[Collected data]
##########

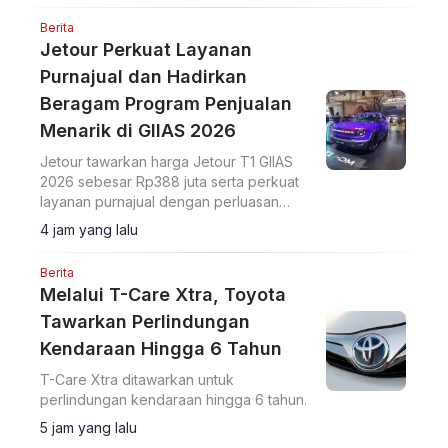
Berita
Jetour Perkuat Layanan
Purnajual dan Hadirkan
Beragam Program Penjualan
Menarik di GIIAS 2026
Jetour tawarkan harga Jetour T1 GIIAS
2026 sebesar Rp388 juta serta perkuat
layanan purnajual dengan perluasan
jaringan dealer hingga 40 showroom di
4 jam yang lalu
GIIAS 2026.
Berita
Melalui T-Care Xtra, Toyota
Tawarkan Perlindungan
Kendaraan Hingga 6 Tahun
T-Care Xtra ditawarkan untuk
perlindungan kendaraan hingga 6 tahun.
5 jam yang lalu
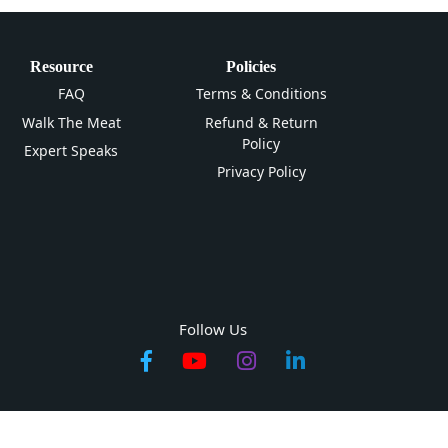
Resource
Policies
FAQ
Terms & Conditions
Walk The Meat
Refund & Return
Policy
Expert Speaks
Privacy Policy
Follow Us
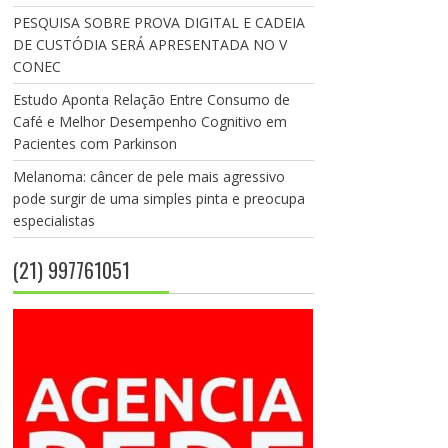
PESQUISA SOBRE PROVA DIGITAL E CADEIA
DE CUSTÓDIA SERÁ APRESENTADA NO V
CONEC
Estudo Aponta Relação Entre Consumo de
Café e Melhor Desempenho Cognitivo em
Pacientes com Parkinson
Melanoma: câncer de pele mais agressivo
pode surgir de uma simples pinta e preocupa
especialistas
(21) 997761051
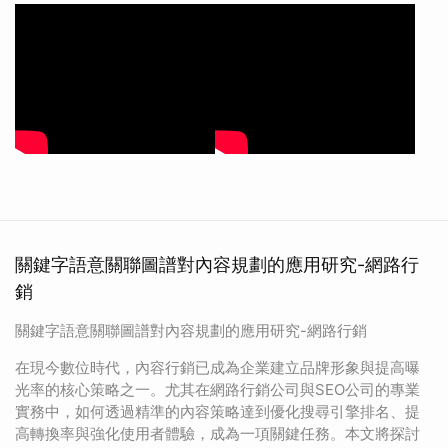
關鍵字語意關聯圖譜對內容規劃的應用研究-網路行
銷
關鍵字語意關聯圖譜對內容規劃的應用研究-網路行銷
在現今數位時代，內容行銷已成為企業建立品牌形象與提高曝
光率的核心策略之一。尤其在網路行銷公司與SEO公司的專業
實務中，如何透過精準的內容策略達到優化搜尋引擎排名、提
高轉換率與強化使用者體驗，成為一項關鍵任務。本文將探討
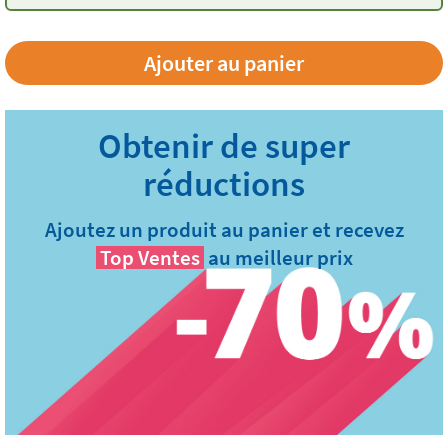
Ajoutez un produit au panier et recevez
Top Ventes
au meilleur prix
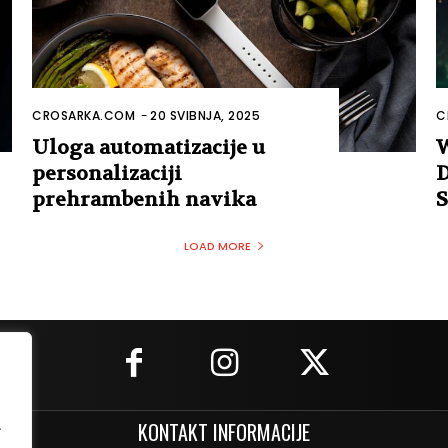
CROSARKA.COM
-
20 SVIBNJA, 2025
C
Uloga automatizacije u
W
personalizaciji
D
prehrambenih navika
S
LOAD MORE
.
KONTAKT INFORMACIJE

##########

- [What is being asked] Starting at the line that contains "(21) 997761051", transcribe each line through the last one of the entries above, exactly and without pictures.

- [Answer box]
(21) 997761051
關鍵字語意關聯圖譜對內容規劃的應用研究-網路行
銷
關鍵字語意關聯圖譜對內容規劃的應用研究-網路行銷
在現今數位時代，內容行銷已成為企業建立品牌形象與提高曝
光率的核心策略之一。尤其在網路行銷公司與SEO公司的專業
實務中，如何透過精準的內容策略達到優化搜尋引擎排名、提
高轉換率與強化使用者體驗，成為一項關鍵任務。本文將探討
Ajoutez un produit au panier et recevez
Top Ventes
au meilleur prix
CROSARKA.COM
-
20 SVIBNJA, 2025
C
Uloga automatizacije u
W
personalizaciji
D
prehrambenih navika
S
LOAD MORE
.
KONTAKT INFORMACIJE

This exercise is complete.